Try it
Print the data verbatim. Leave every image out.

Records for the task
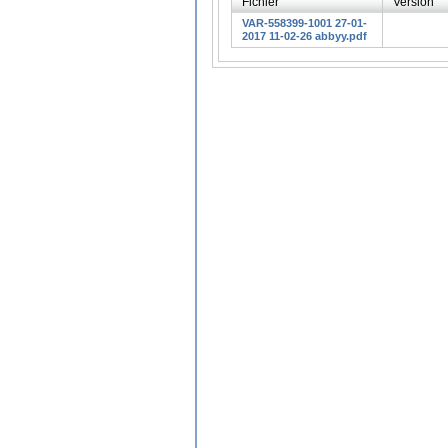
Fichier
Version
VAR-558399-1001 27-01-
2017 11-02-26 abbyy.pdf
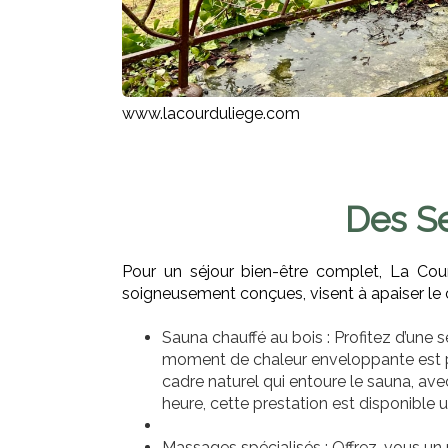
www.lacourduliege.com
Des Se
Pour un
séjour bien-être
complet, La Cour 
soigneusement conçues, visent à apaiser le co
Sauna chauffé au bois
:
Profitez d’une 
moment de chaleur enveloppante est parf
cadre naturel qui entoure le sauna, avec
heure, cette prestation est disponible u
Massages spécialisés :
Offrez-vous un m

Your solution
Fichier
Version
VAR-558399-1001 27-01-
2017 11-02-26 abbyy.pdf
www.lacourduliege.com
Des Se
Pour un
séjour bien-être
complet, La Cour 
soigneusement conçues, visent à apaiser le co
Sauna chauffé au bois
:
Profitez d’une 
moment de chaleur enveloppante est parf
cadre naturel qui entoure le sauna, avec
heure, cette prestation est disponible u
Massages spécialisés :
Offrez-vous un m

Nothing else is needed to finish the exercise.